Son las 2 de la mañana, me he fumado tres cigarrillos y aún no puedo dormir. Lo mejor que podría hacer es teletransportarme a Nueva York. Cuando llego, me doy cuenta de que ha estado nevando. La calle está mojada y resplandece por el agua. Camino sin rumbo sintiéndome igual de extranjera que en mi cuarto, entonces me encuentro con él. Ese pequeño psycho. Ese ángel oscuro, a quién atribuyen la muerte de Lennon. Holden Caufield se acerca a mí y me pregunta si quiero tomar un café. Al contrario de la gente “normal”, yo acepto. La razón es simple: yo tampoco tengo nada que hacer, y ni puedo dormir y ni quiero regresar a mi casa. Como él, estoy perdida. Le digo que mejor tomemos un trago, que no me importa que sea menor de edad. Mientras caminamos en busca de un bar abierto, entiendo que lo que nos une es paradójicamente la orfandad. Sé que ambos somos- y seremos- extranjeros, sin importar donde estemos. Por eso buscamos un “paréntesis de realidad”, algo que nos amortigüe y nos haga olvidar, aunque sea por una hora, que el mundo está lleno de gente a la que no le interesa adónde van los patos en invierno.

Encontramos un bar oscuro, aunque él dice que lo deprime muchísimo, acabamos entrando y pedimos 2 whiskys. Holden me dice que está harto y que nos larguemos, porque él, como Horacio, sufre de “cosismo” extremo. Yo, en lugar de Sally, le digo que sí. Entonces él me cuenta que tiene un amigo que nos puede prestar un auto en Grenwich Village y que en la mañana podríamos ir a Massachusetts. Pero después dice que sería mejor ir hacia el Oeste, haciendo auto-stop. Llegaremos a un lugar en el que siempre haga calor y nadie nos conozca. Él conseguirá ese trabajo en la gasolinera, y los 2 fingiremos ser sordomudos para no hablar con nadie más. Me propondrá matrimonio. Y yo aceptaré. Y viviremos en una cabaña en la que no entrará nadie más que nosotros y nuestros hijos (y nuestros libros). Y viviremos allí por el resto de nuestra vida.

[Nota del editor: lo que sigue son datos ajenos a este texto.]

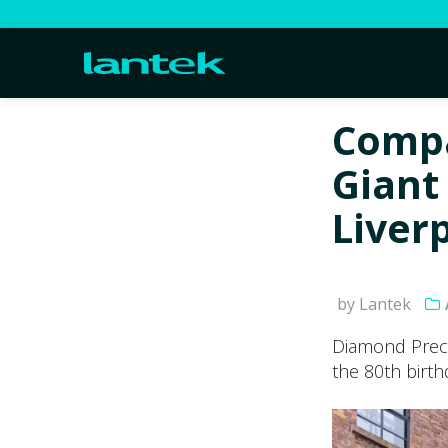
Compa
Giant 
Liver
by Lantek
Diamond Preci
the 80th birth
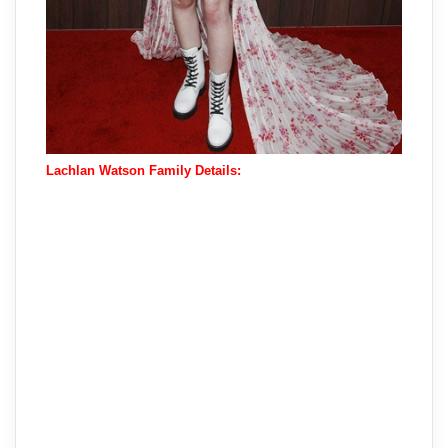
Lachlan Watson Family Details:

Salimos del bar con todas estas ideas, pero yo sé que él no lo hará, que extrañaría demasiado a Phoebe; además es muy probable que yo me teletransporte involuntariamente a mi cama en Quito. Decidimos caminar sin rumbo por la calle, ya no hay rastros de nieve. Quizá sea mejor así. Quizás nuestro amor freak fracasaría en 2 días. Y tal vez acabaríamos matándonos en algún lugar lejano, en Tijuana, por ejemplo. Sí. Lo mejor sería que alguno de los 2 diga: “preferiría no hacerlo”. Porque tal vez lo que siento por él no es amor, pero se parece tanto, tanto que quizás sea lo contrario. Ahora lo entiendo mejor: lo que nos une es que compartimos un estado. Un estado de náusea, de hastío… la complicidad del que se cansa de ser humano. Y compartir un estado responde al amor en su estado más puro: la amistad.

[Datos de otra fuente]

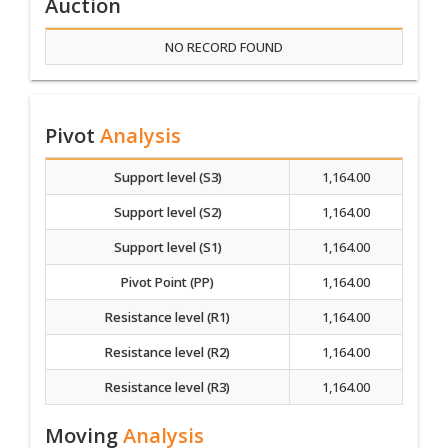
Auction
NO RECORD FOUND
Pivot
Analysis
Support level (S3)
1,164.00
Support level (S2)
1,164.00
Support level (S1)
1,164.00
Pivot Point (PP)
1,164.00
Resistance level (R1)
1,164.00
Resistance level (R2)
1,164.00
Resistance level (R3)
1,164.00
Moving
Analysis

Mientras busco en mi cartera un cigarrillo él me dice: “Odio vivir en Nueva York, odio los taxis y los autobuses de Madison Avenue, con esos conductores que siempre te están gritando que te bajes por la puerta de atrás, y odio que me presenten a tíos que dicen que los Lunt son unos ángeles, y odio subir y bajar siempre en ascensor, y odio a los tipos que me arreglan los pantalones en Brooks, y que la gente no pare de decir...” Le digo que yo también los odio. Odio el tráfico y los carteles de comida rápida que se mojan con la lluvia, los restos de esmalte en uñas comidas por la angustia y las refrigeradoras vacías en domingos, y los focos que se queman. Odio ver restos de chaulafán a las seis de la tarde y colillas que se ahogan en tazas de café frío del desayuno…

Ya no hace tanto frío y al fin encuentro el cigarrillo. Holden lo enciende y lo compartimos mientras caminamos en silencio por un buen rato.  Llegamos a Central Park. En la laguna algunos patos todavía nadan, pero ni él ni yo sabemos adónde irán en invierno.